Single-walled carbon nanotubes (SWCNTs) exhibit peculiar mechanical, thermal, and optical properties and are considered promising materials for a large number of applications. Regrettably, SWCNTs are insoluble in organic as well as in aqueous solvents due to strong van der Waals and ?-? intertube interactions. This makes quantitative photophysical investigations rather challenging, strongly limiting their applicative potential in optoelectronics. The establishment of dispersion protocols for SWCNTs is therefore of capital importance to enable their effective exploitation.

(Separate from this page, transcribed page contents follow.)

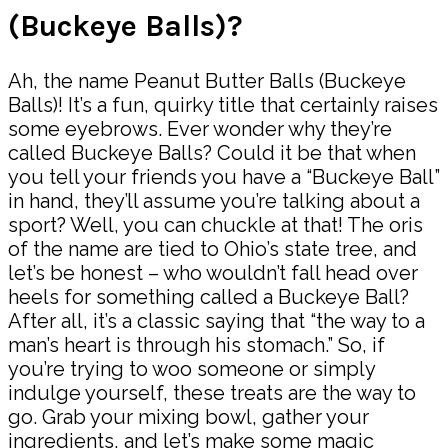
(Buckeye Balls)?
Ah, the name Peanut Butter Balls (Buckeye
Balls)! It’s a fun, quirky title that certainly raises
some eyebrows. Ever wonder why they’re
called Buckeye Balls? Could it be that when
you tell your friends you have a “Buckeye Ball”
in hand, they’ll assume you’re talking about a
sport? Well, you can chuckle at that! The oris
of the name are tied to Ohio’s state tree, and
let’s be honest – who wouldn’t fall head over
heels for something called a Buckeye Ball?
After all, it’s a classic saying that “the way to a
man’s heart is through his stomach.” So, if
you’re trying to woo someone or simply
indulge yourself, these treats are the way to
go. Grab your mixing bowl, gather your
ingredients, and let’s make some magic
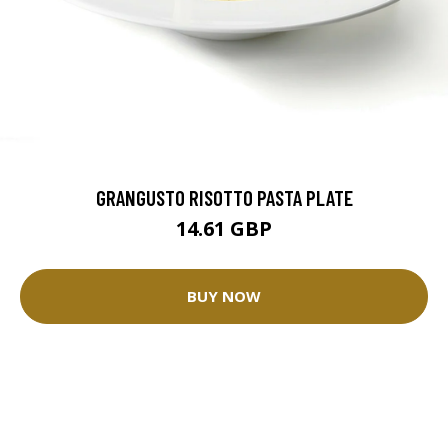
GRANGUSTO RISOTTO PASTA PLATE
14.61 GBP
BUY NOW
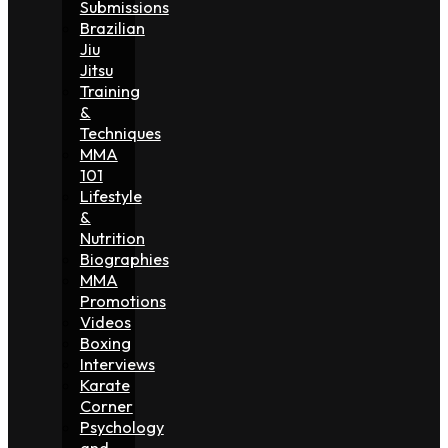
Submissions
Brazilian
Jiu
Jitsu
Training
&
Techniques
MMA
101
Lifestyle
&
Nutrition
Biographies
MMA
Promotions
Videos
Boxing
Interviews
Karate
Corner
Psychology
and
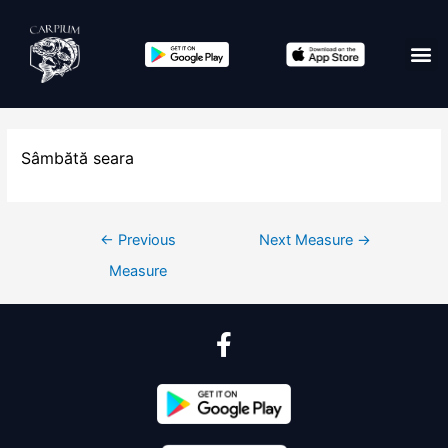
Sâmbătă seara
←
Previous
Next Measure
→
Measure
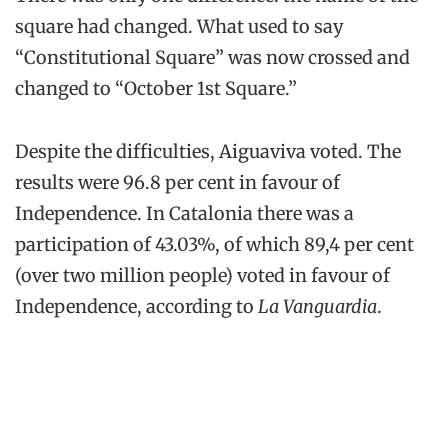
square had changed. What used to say
“Constitutional Square” was now crossed and
changed to “October 1st Square.”
Despite the difficulties, Aiguaviva voted. The
results were 96.8 per cent in favour of
Independence. In Catalonia there was a
participation of 43.03%, of which 89,4 per cent
(over two million people) voted in favour of
Independence, according to
La Vanguardia
.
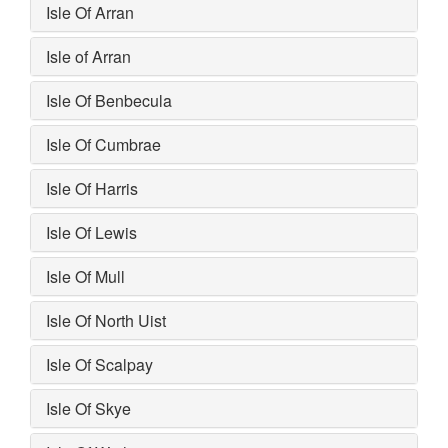
Isle Of Arran
Isle of Arran
Isle Of Benbecula
Isle Of Cumbrae
Isle Of Harris
Isle Of Lewis
Isle Of Mull
Isle Of North Uist
Isle Of Scalpay
Isle Of Skye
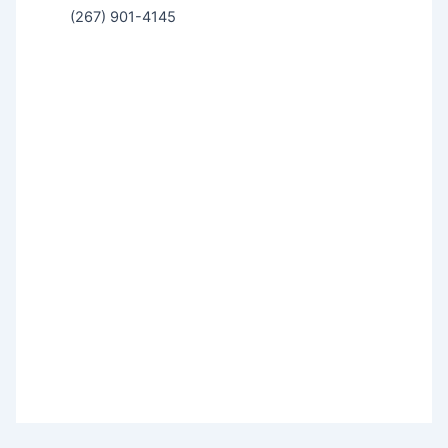
(267) 901-4145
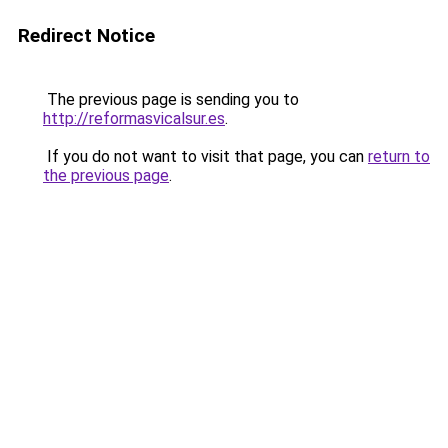
Redirect Notice
The previous page is sending you to
http://reformasvicalsur.es
.
If you do not want to visit that page, you can
return to
the previous page
.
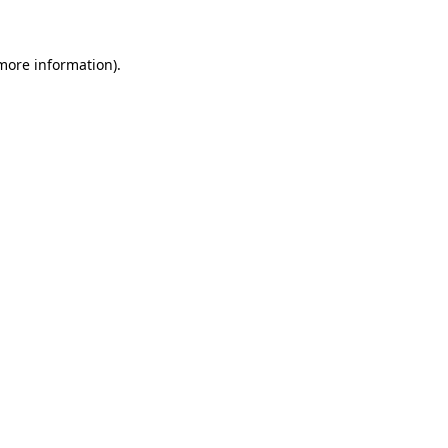
more information)
.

Generally, the approaches used for the individualization of carbon nanotubes are based on chemical functionalization or physical modification. The latter approach uses non-covalent interactions between SWCNTs and suitable amphiphilic molecules that prompts debundling of the nanotubes without altering their intrinsic electronic properties. Common surfactants (e.g. SDS, SC, SDBS) are typically used for this purpose in aqueous environment. We report an effective strategy for the preparation of single-walled carbon nanotube dispersions, based on the use of an amphiphilic polymer (poly(2-hydroxy-3-morpholinopropy methacrylate)-b-polystyrene, PHMPMA-b-PSt) and compare it with a standard surfactant (SDBS) and another polymer lacking pendant phenyl groups (poly(2-hydroxy-3-morpholinopropy methacrylate)-b-poly(butyl acrylate), PHMPMA-b-PBA). The polymers used in this work are obtained by post-polymerization treatments of RAFT synthesized poly(glycidyl methacrylate)-b-polystyrene (PGMA-b-PSt) and poly(glycidyl methacrylate)-b-poly(butyl acrylate) (PGMA-b-PBA). We found that the PHMPMA-b-PSt polymer can interact non-covalently with the SWCNTs through its hydrophobic chain, whilst the hydrophilic part enables solubilization in water. The dispersion obtained and the capability of our polymer to debundle the SWCNTs is demonstrated by electronic absorption spectra, photoluminescence mapping and atomic force microscopy studies.